Extract, exactly and without pictures, every line from the one that includes "Tüccarları Derneği Ziyareti" through the final line of the material below.

──────────

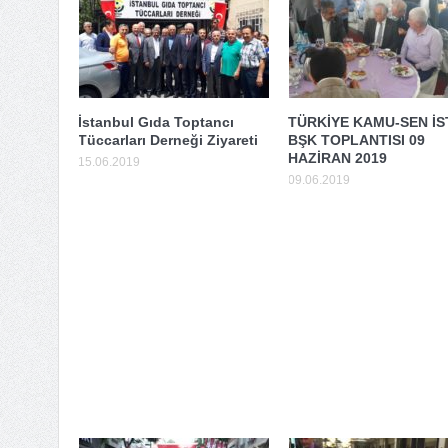
İstanbul Gıda Toptancı
TÜRKİYE KAMU-SEN İST
Tüccarları Derneği Ziyareti
BŞK TOPLANTISI 09
HAZİRAN 2019
15.06.2019
09.06.2019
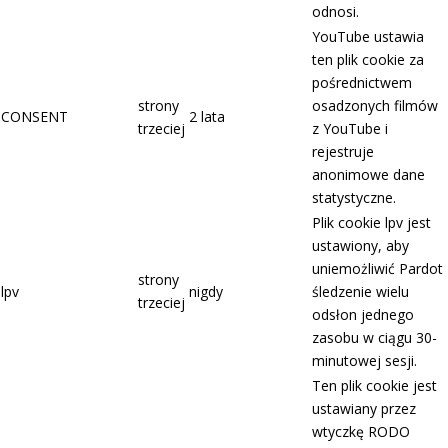
odnosi.
YouTube ustawia
ten plik cookie za
pośrednictwem
strony
osadzonych filmów
CONSENT
2 lata
trzeciej
z YouTube i
rejestruje
anonimowe dane
statystyczne.
Plik cookie lpv jest
ustawiony, aby
uniemożliwić Pardot
strony
lpv
nigdy
śledzenie wielu
trzeciej
odsłon jednego
zasobu w ciągu 30-
minutowej sesji.
Ten plik cookie jest
ustawiany przez
wtyczkę RODO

──────────

## [Exercise answer]
Tüccarları Derneği Ziyareti
BŞK TOPLANTISI 09
HAZİRAN 2019
15.06.2019
09.06.2019
odnosi.
YouTube ustawia
ten plik cookie za
pośrednictwem
strony
osadzonych filmów
CONSENT
2 lata
trzeciej
z YouTube i
rejestruje
anonimowe dane
statystyczne.
Plik cookie lpv jest
ustawiony, aby
uniemożliwić Pardot
strony
lpv
nigdy
śledzenie wielu
trzeciej
odsłon jednego
zasobu w ciągu 30-
minutowej sesji.
Ten plik cookie jest
ustawiany przez
wtyczkę RODO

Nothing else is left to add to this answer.